This script works at a higher level of abstraction than the word-based semantic space. Instead of using similarity between word coocurrence to compute it's space, the space is defined based on the similarity of "documents" (aka reviews). The advantage of this approach is that each review ends up represented as a vector, eliminating the need to categorize words. The implementation is less transparent though and instead demonstrates the usage of gensim tools.

This script also implements naive bayes. Classification accuracy is around 66% in a hold out sample.

In [12]:
import json

import nltk
from nltk.tokenize import RegexpTokenizer
from nltk.corpus import stopwords
from nltk.stem.porter import PorterStemmer
from nltk import bigrams

import numpy as np
import itertools

import matplotlib.pyplot as plt

from sklearn.model_selection import train_test_split
from sklearn.naive_bayes import GaussianNB
from sklearn.decomposition import PCA


In [2]:
this_list = []
for line in open('../data/Sports_and_Outdoors_Reviews_training.json', 'r'):
    this_list.append(json.loads(line))

In [3]:
# create a list, doc_list, with one review per elem
doc_list = []
rating = []
for i in range(0,len(this_list)):
    if this_list[i].get('reviewText'): #not all reviews have text
        rating.append(this_list[i].get('overall'))
        doc_list.append(this_list[i].get('reviewText'))

In [4]:
def preprocess_data(doc_set):
    """
    Input  : docuemnt list
    Purpose: preprocess text (tokenize, removing stopwords, and stemming)
    Output : preprocessed text
    """
    # initialize regex tokenizer
    tokenizer = RegexpTokenizer(r'\w+')
    # create English stop words list
    en_stop = set(stopwords.words('english'))
    # Create p_stemmer of class PorterStemmer
    p_stemmer = PorterStemmer()
    # list for tokenized documents in loop
    texts = []
    # loop through document list
    for i in doc_set:
        # clean and tokenize document string
        raw = i.lower()
        tokens = tokenizer.tokenize(raw)
        # remove stop words from tokens
        stopped_tokens = [i for i in tokens if not i in en_stop]
        # stem tokens
        stemmed_tokens = [p_stemmer.stem(i) for i in stopped_tokens]
        # add tokens to list
        texts.append(stemmed_tokens)
    return texts

In [5]:
clean_text=preprocess_data(doc_list)

In [190]:
from gensim.models import LsiModel as lsi
from gensim.corpora import Dictionary

n_doc = 2000

# mapping of words to numbers
this_dict = Dictionary(clean_text[0:n_doc])
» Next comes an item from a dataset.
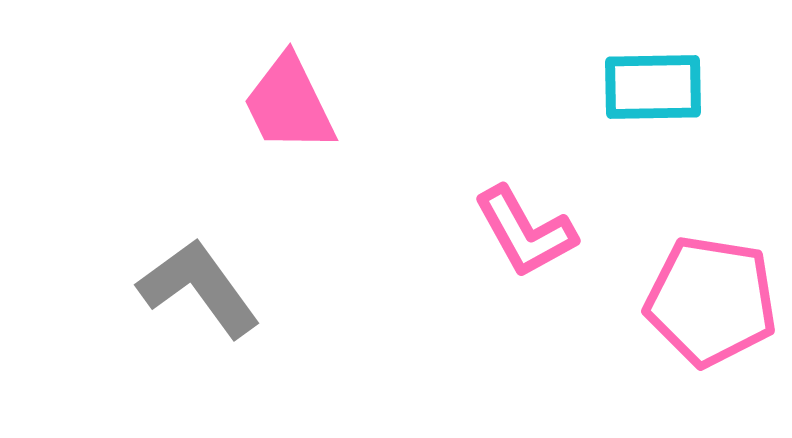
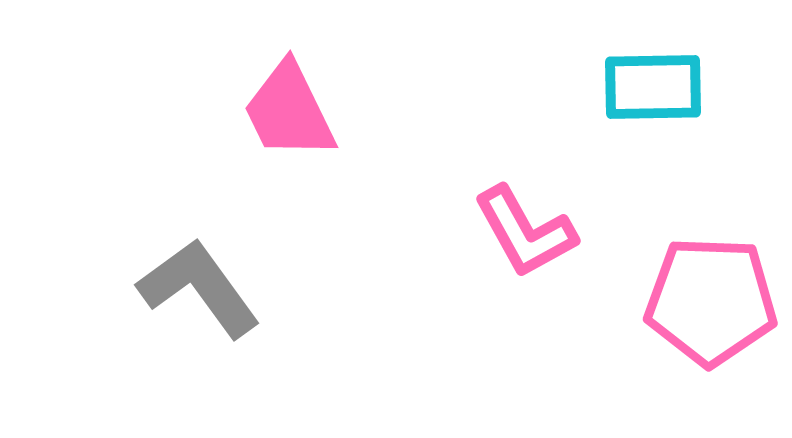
pink trapezoid: moved 7 px down
pink pentagon: rotated 7 degrees counterclockwise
# transform corpus (clean_text) into a 2d array word counts
bow_corpus = [this_dict.doc2bow(text) for text in clean_text[0:n_doc]]

# construct a semantic space based on document-topic similarity
semSpace = lsi(bow_corpus, id2word=this_dict, num_topics=300)

# convert documents into vectors in topic feature space
vectors = semSpace[bow_corpus]

In [191]:
# convert from TransformedCorpus datatype to numpy doc x topic array
from gensim import matutils
all_topics_csr = matutils.corpus2csc(vectors)
all_topics_numpy = all_topics_csr.T.toarray()

In [192]:
from sklearn.naive_bayes import GaussianNB

lbl = [i >4.5 for i in rating]

n_train = int(np.floor(n_doc*0.75))
n_test = int(n_doc - n_train)

gnb = GaussianNB()
X_train = all_topics_numpy[0:n_train]
y_train = lbl[0:n_train]
X_test = all_topics_numpy[(n_train+1):(n_train+n_test)]
y_test = lbl[(n_train+1):(n_train+n_test)]
y_pred = gnb.fit(X_train, y_train).predict(X_test)
print("Number of mislabeled points out of a total %d points : %d"
      % (X_test.shape[0], (y_test != y_pred).sum()))


Number of mislabeled points out of a total 1249 points : 435